= Cohoke Light =

Atmospheric light phenomenon in Virginia, USA

The Cohoke Light is a reported ghost light in King William County, Virginia near West Point. The light has been frequently sighted along a stretch of Virginia State Route 632, where Mt. Olive Cohoke Road crosses the Norfolk Southern Railway.

The light typically appears a distance of several hundred yards from the railroad crossing, approaching noiselessly while increasing in brightness. Its presence attracted large numbers of spectators from around the state throughout the 1960s and 1970s hoping to catch a glimpse of the light.

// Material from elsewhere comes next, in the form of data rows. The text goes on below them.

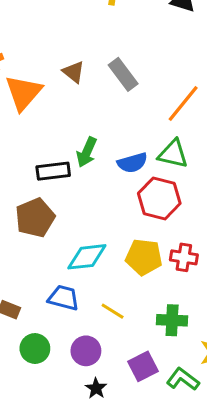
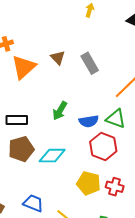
black rectangle: (53, 171) -> (17, 120), moved
cyan diamond: (87, 257) -> (52, 156), moved

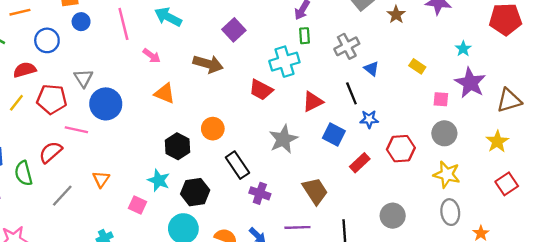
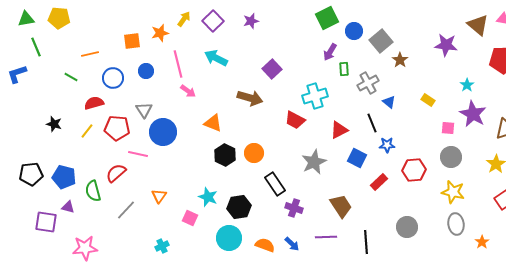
brown star: (396, 15) -> (400, 60), moved
blue circle: (81, 22) -> (146, 71), moved
green rectangle: (304, 36) -> (344, 69), moved
pink arrow: (152, 56) -> (188, 91), moved
black hexagon: (177, 146) -> (225, 155), moved

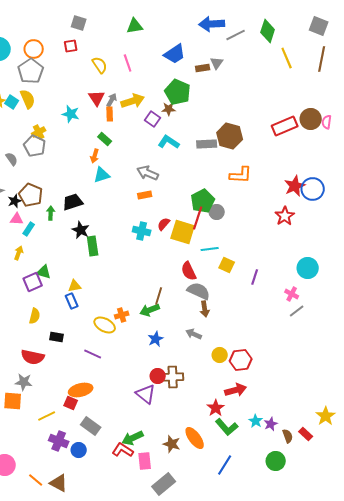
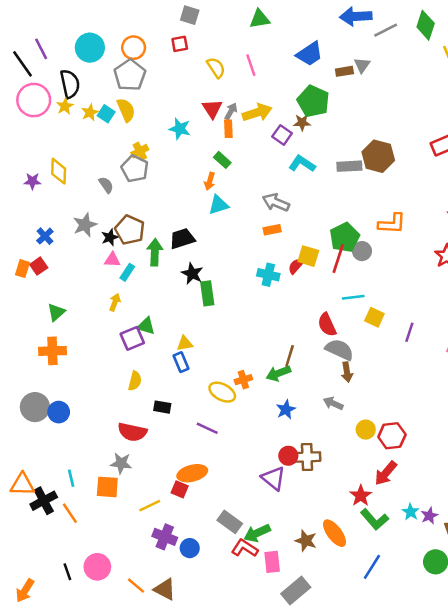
orange L-shape: (241, 175) -> (392, 224), moved
green arrow: (51, 213) -> (155, 252), size x1.5
yellow square: (183, 232) -> (308, 256), moved, size x0.7
red arrow: (236, 390) -> (386, 473), turned 145
gray rectangle: (91, 426) -> (230, 522), moved

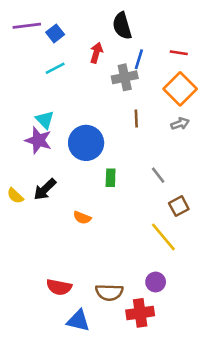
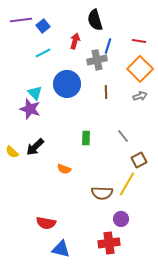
blue circle: (86, 143) -> (67, 84), moved
yellow line: (163, 237) -> (127, 184), turned 70
brown semicircle: (109, 292) -> (102, 193), moved

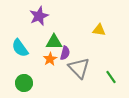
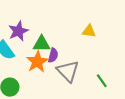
purple star: (39, 16) -> (18, 31), moved
orange star: (50, 59) -> (37, 62), size x1.5

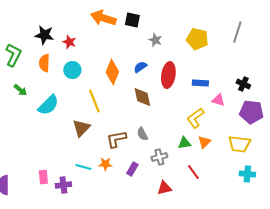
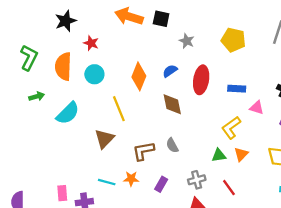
black star: (44, 35) -> (66, 21), moved, turned -30
orange semicircle: (44, 63) -> (63, 66), size x1.4
green arrow: (20, 90) -> (37, 96), turned -56
gray cross: (159, 157) -> (197, 180), moved

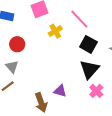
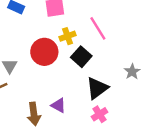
red circle: (17, 44) -> (44, 52), moved, size x1.5
black square: (88, 44) -> (81, 57), moved

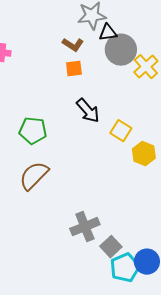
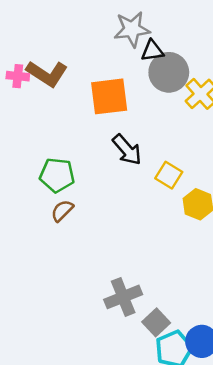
brown L-shape: (73, 45) -> (47, 74), moved, size x1.5
orange square: (74, 69) -> (109, 96), size x1.8
brown semicircle: (34, 176) -> (62, 211), moved, size x0.6

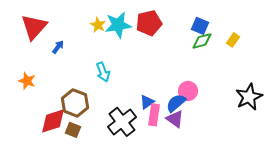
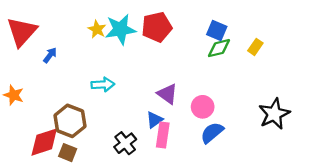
cyan arrow: (103, 72) -> (103, 85), turned -72
blue semicircle: (176, 103) -> (212, 133), moved
purple triangle: (175, 119) -> (167, 94), moved
black cross: (122, 122) -> (125, 143), size x0.7

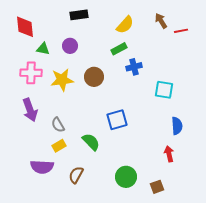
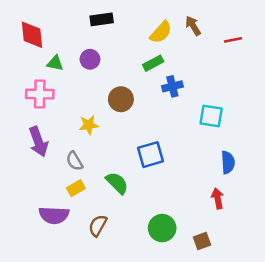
brown arrow: (161, 21) -> (193, 26), moved
yellow star: (62, 80) -> (89, 125), moved, size x0.7

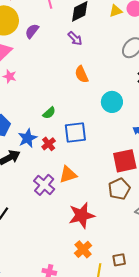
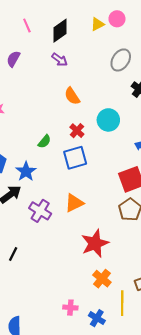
red cross: (49, 144) -> (77, 131), moved
purple cross: (44, 185) -> (40, 211), moved

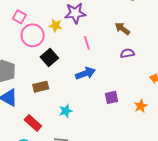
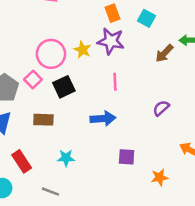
pink square: (19, 17) -> (33, 79), moved
brown arrow: (122, 29) -> (164, 53), moved, turned -98
purple semicircle: (127, 53) -> (161, 108), turned -48

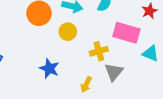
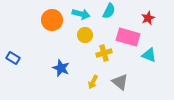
yellow circle: (68, 32) -> (85, 35), moved
gray triangle: (114, 72) -> (120, 82), moved, turned -30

Several paranormal theories have been advanced for the origin of the Cohoke Light. In one legend, a train loaded with wounded Confederate soldiers departed from Richmond after an 1864 battle, intending to evacuate its passengers to West Point, but never arrived. Another story describes the light as the lantern of a railroad worker decapitated in a nineteenth-century train accident as he searches for his missing head. These fanciful legends are likely not based in fact; there are no records of railroad decapitations near West Point, and during the American Civil War Confederate forces in the area retreated away from West Point in the direction of Richmond, the opposite of what was described in the legend. Furthermore, the earliest accounts of the Cohoke Light date to the 1950s, long after the commonly accepted origin stories.

By 2014, appearances of the Cohoke Light had become extremely rare.